Hotel developers on their part blame government redtape. "Not only the land cost is high in India pegged at 50 percent of the project cost as compared to just 20 percent in the US, one has to take as many as 40 to 80 approvals before starting a hotel," adds Lemon Tree's Keswani. The government, on its part, says it is easing its approval processes. Says Leena Nandan, joint secretary, ministry of tourism, the administrative ministry for the hospitality sector, "We have been in talks with state governments for a single window clearance. In fact Andhra Pradesh is the first one to do it and others will follow suit."
Global hotel chains like Marriott, already present in the country, feel that the delays have always been inevitable in the Indian market.
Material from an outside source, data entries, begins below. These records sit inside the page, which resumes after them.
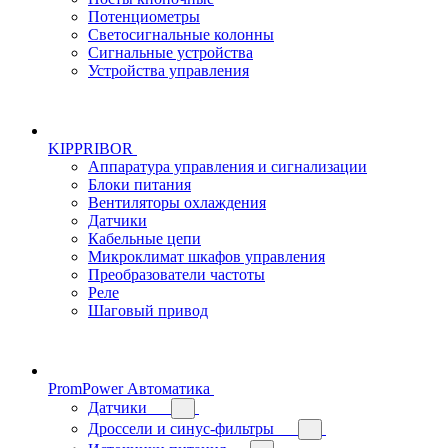
Потенциометры
Светосигнальные колонны
Сигнальные устройства
Устройства управления
KIPPRIBOR
Аппаратура управления и сигнализации
Блоки питания
Вентиляторы охлаждения
Датчики
Кабельные цепи
Микроклимат шкафов управления
Преобразователи частоты
Реле
Шаговый привод
PromPower Автоматика
Датчики
Дроссели и синус-фильтры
Says Class R. Elze, senior VP, hotel development, Asia Pacific, Marriott International, "Delays have always been a part of hotel development in India as it takes longer to get approvals as compared to other countries.
Also construction delays are there." However, Deepak Mowar, VP-Hotels of Parsvnath Developers, has a different point of view, "Approvals take a lot of time, but while announcing a project a developer takes it into account, so a delay can not be blamed on the approvals (alone). Many developers had made forward looking announcements without even having adequate land bank."
The government agrees that the country is facing hotel room crunch. So it is looking at various alternate accommodation options to meet the shortage. About 300 units of bread & breakfast (B&B) accommodation, with a room inventory of more than 900 rooms, have been added, according to government sources. It has also introduced a camping-site policy. "These policies will give a fillip to tourism. There is greater interest in India now. The B&B policy is on track as the home ministry is giving tax incentives. Himachal Pradesh will also introduce the policy soon on a similar lines. Uttar Pradesh is also examining the concept closely and will soon launch it. In Kerala and Sikkim it is already a hit," adds Ministry of Tourism's Nandan.